## Problem
The reply should consist of the line containing "Masalah kesihatan boleh" and all lines after it in the listing below, reproduced exactly and nothing more.

## Source material
————————

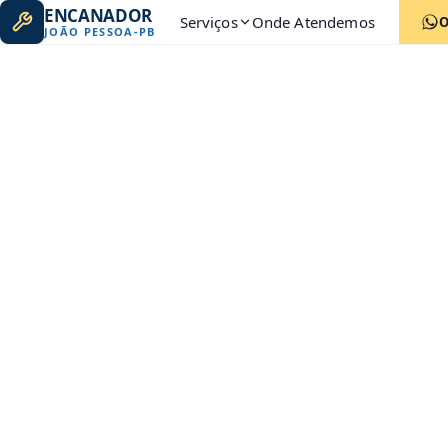
ENCANADOR
Serviços
Onde Atendemos
JOÃO PESSOA
-
PB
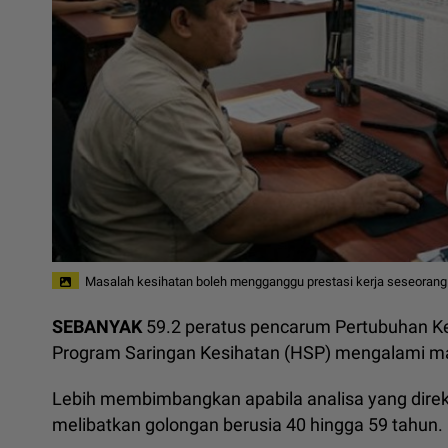
Masalah kesihatan boleh mengganggu prestasi kerja seseorang 
SEBANYAK
59.2 peratus pencarum Pertubuhan Ke
Program Saringan Kesihatan (HSP) mengalami mas
Lebih membimbangkan apabila analisa yang direko
melibatkan golongan berusia 40 hingga 59 tahun.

————————

## Response to the task
Masalah kesihatan boleh mengganggu prestasi kerja seseorang 
SEBANYAK
59.2 peratus pencarum Pertubuhan Ke
Program Saringan Kesihatan (HSP) mengalami mas
Lebih membimbangkan apabila analisa yang direko
melibatkan golongan berusia 40 hingga 59 tahun.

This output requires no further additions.